Motivation of this work was to make more fast, light prover and to reduce the verification cost using aggregation technique. Recursion & aggregation for zkSNARK proof system has been developed by several people, and shown that it has large recursion overhead. It requires the expensive pairing check inside the circuit, and also too many non-native field arithmetic inside the circuit. Some people have proven that the recursion & aggregation for zkSTARK is quite really fast, as zkSTARK operates on a single finite field, and does not require pairing.(instead a lot of hashing) We can make faster and lighter prover and aggregate multiple proofs cheaply with zkSTARK technology. zkSTARK has very fast proving time, it has a drawback that its proof size is too-large to be verified on-chain. This is where zkSNARK comes in. If we can prove the verification of zkSTARK proof inside zkSNARK circuit, the resulting proof will be much smaller and can be verified on-chain! It seems that we can obtain really nice proof system by combining them. Let's see more closely.

Prerequisites

FRI protocol

Let’s say the following function as codeword.

$$ f: D \rightarrow \mathbb{F} $$

We want to show the codeword is close to Reed-Solomon code defined as following:

$$ RS_k[F, D] = {p(x)|_{x \in D}:p(X) \in F[X], ;deg; p(X) \le k-1} $$

We say $\rho = k/|D|$ as rate, or $1/\rho$ as a blowup factor.

Let’s say the initial domain of FRI as $L_0$, and want to show codeword $f: L_0 \rightarrow \mathbb{F}$ is close to some polynomial $p(X)$ of degree at most $k-1.$

$|L_0| = 2^n, k = 2^d$

Also, denote Merkle tree commitment of $f: L \rightarrow \mathbb{F}$ as $[f]$. Honest prover will proceed to prove that the interpolation of codeword $f$, which we call $f(X)$ has degree at most $k-1$.

FRI protocol has two phases: commit phase and query phase.

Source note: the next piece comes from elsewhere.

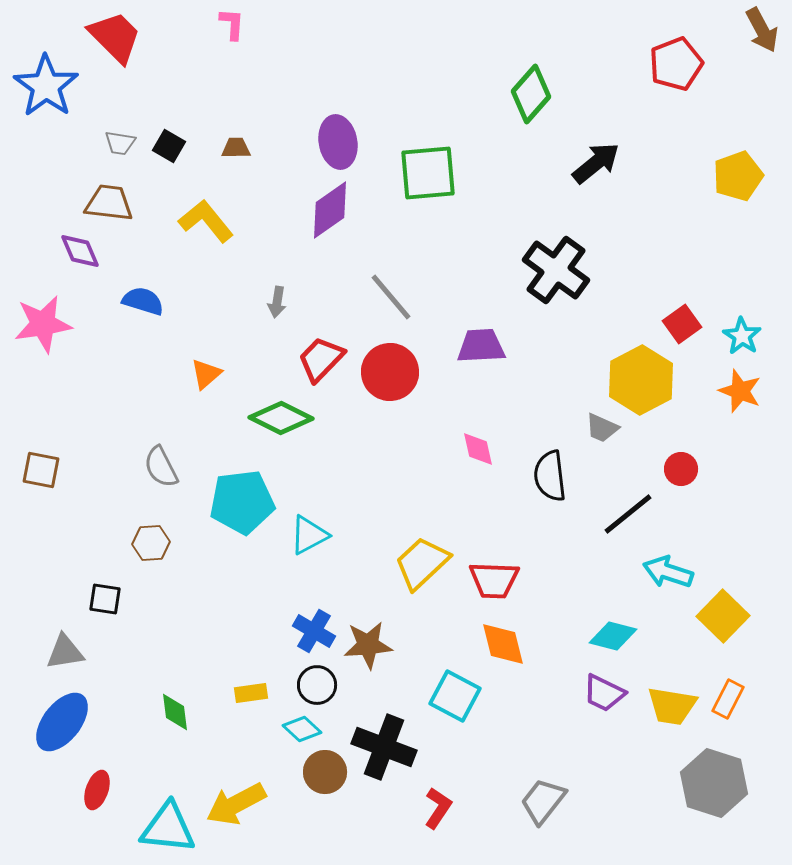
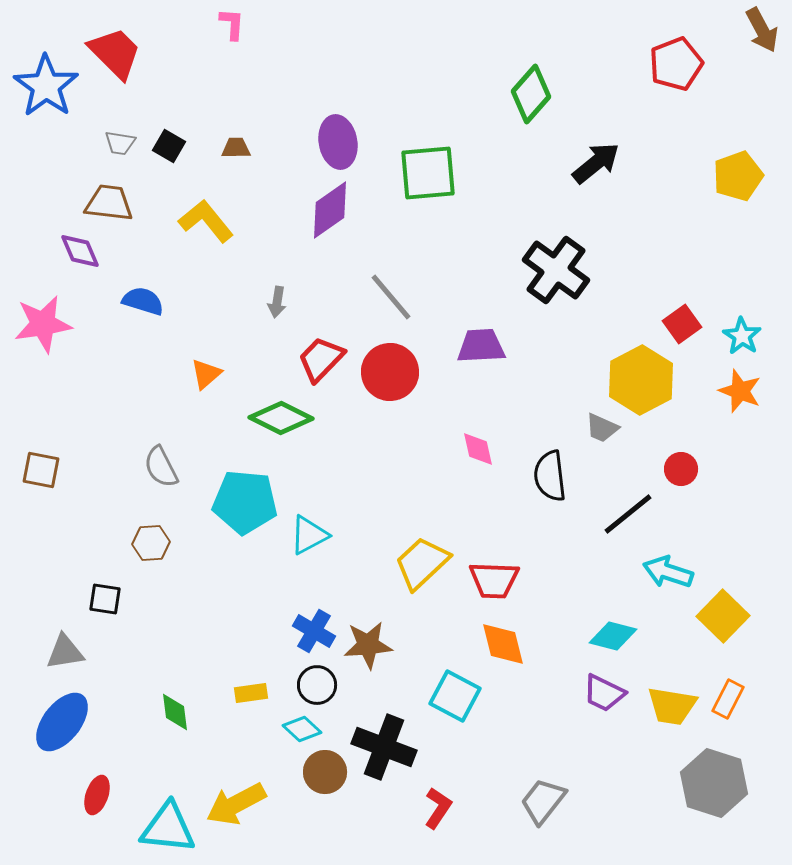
red trapezoid at (115, 37): moved 16 px down
cyan pentagon at (242, 502): moved 3 px right; rotated 12 degrees clockwise
red ellipse at (97, 790): moved 5 px down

In commit phase, prover splits the domain size and the polynomial into half in each layer, and sends commitments of the polynomials in each layer.

Each domain $L_0, L_1, \dots$ are cyclic multiplicative subgroups of $\mathbb{F}^*$.

  1. Prover sends $[f_0]$ to verifier.

  2. Verifier samples random field value $\beta_0$

  3. Prover splits the polynomial as follows: $$f_0(X) = f_{0, E}(X^2) + X \cdot f_{0, O}(X^2)$$ and computes $f_1(X)$ $$f_1(X) = f_{0, E}(X) + \beta_0 \cdot f_{0, O}(X)$$ Note that $f_1(X)$ has half degree of the degree of $f_0(X)$, and is defined above $L_1 = {x^2| x \in L_0 }$ . $L_1$ size is half of the size of $L_0$ .

  4. Prover recursively proceeds this for $\log(k)$ rounds.

  5. Prover sends this constant to verifier.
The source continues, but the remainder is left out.